Ordinary people

The senior ministries in Prime Minister Ehud Olmert’s new government are manned by people of relatively limited decision-making experience at the national security level. The prime minister himself has always dealt with economic or municipal matters; Foreign Minister Tzipi Livni was catapulted to high office by Ariel Sharon; Minister of Defense Amir Peretz was a labor union leader. Their detractors argue that they are not up to the heavy issues awaiting them; that a few seasoned ex-generals are needed. Their supporters say it’s about time "ordinary people" ran the country.

What can we expect from them regarding Israeli-Palestinian issues? Their declared agenda is "convergence", meaning more disengagement. Their immediate timetable is fairly clear. Initially, in the coming two months, they will reach a maximum degree of coordination at the international level, first with US President George W. Bush, followed by the Europeans, Egypt and Jordan. Then, they will launch a "national dialogue" in an attempt to galvanize public opinion behind an agreed Israel-Palestine border (agreed, that is, among most Israelis). Then the government will legislate the convergence program, offer inducements to settlers to leave voluntarily, and begin building houses for the settlers who will be displaced. All the while, it will complete the security fence as quickly as possible, along a path that defines the disengagement and improves the Palestinian situation in several sensitive areas, including East Jerusalem.

Olmert and Livni face a challenge with regard to Palestinian Authority President Mahmoud Abbas (Abu Mazen). They don’t want to negotiate with him. They assess he lacks the necessary authority and leadership qualities, that his negotiating demands would preclude a successful outcome, and that in any event he would need Hamas government approval for any deal he strikes with Israel. But Peretz does want to try another round of talks with Abu Mazen, and the US administration may agree with him. In any case, Olmert and Livni will wait a few months just in case the Hamas government accepts the international conditions and agrees to negotiate on reasonable terms. Washington may also insist that Olmert begin by dismantling those troublesome outposts that Sharon long ago committed to remove. Here, then, are several reasons why Olmert may feel he needs two years to actually begin implementing convergence.

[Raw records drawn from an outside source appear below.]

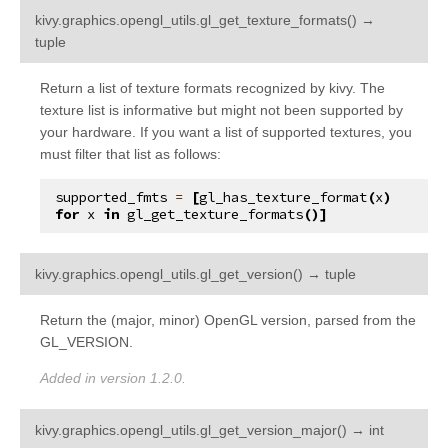
kivy.graphics.opengl_utils.
gl_get_texture_formats
(
)
→
¶
tuple
Return a list of texture formats recognized by kivy. The
texture list is informative but might not been supported by
your hardware. If you want a list of supported textures, you
must filter that list as follows:
supported_fmts
=
[
gl_has_texture_format
(
x
)
for
x
in
gl_get_texture_formats
()]
¶
kivy.graphics.opengl_utils.
gl_get_version
(
)
→
tuple
Return the (major, minor) OpenGL version, parsed from the
GL_VERSION.
Added in version 1.2.0.
¶
kivy.graphics.opengl_utils.
gl_get_version_major
(
)
→
int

All in all, there is precious little space for an active Palestinian role in Olmert’s plans. That is one reason why some Palestinians accuse him of planning an apartheid map. Another is that Olmert’s unilateral fence and settlement removal project do not go back to the green line. These arguments are wrong-headed, and the world, including our neighbors Egypt and Jordan, should tell the Palestinians so. They are wrong because the settlement blocs Olmert plans to hold onto are more or less within the parameters negotiated in 2000 between Yasser Arafat and Ehud Barak; because the world will in any case not recognize Israel’s unilaterally-delineated fence-border as a sovereign boundary; and because Olmert clearly describes the Israeli presence in the Jordan Valley as a security (not political) border. This means the Palestinians get more territory, more contiguity and fewer settlers in return for nothing, without prejudicing final status borders in terms of international law, an! d at a time when they themselves are not capable of mounting a viable effort to negotiate a two-state solution.

Olmert, and Sharon before him, represent a post-Camp David II, post-intifada II Israeli approach to the conflict with the Palestinians. It is based on conflict management rather than conflict resolution. It seeks first and foremost to extract Israel from a demographic trap laid by the settlers and the Palestinians, each for their own reasons, and to create better conditions for dealing with Palestinian suicide bombings. Palestinians can blame us for their situation, here and there convincingly. But they had also better begin blaming themselves: it is they who have been launching the suicide bombers, who elected Hamas, and who still insist on the right of return and other conditions that preclude a genuine peace.

Olmert’s approach began as a reaction to all this. Now it is pro-active and unilateral. The bigger question is whether the constraints of the Israeli political system, coupled with the personal limitations Olmert shares with his senior ministers, will allow these "ordinary people" to succeed. Palestinians of good will have every reason to set aside their anger and frustration and wish them well.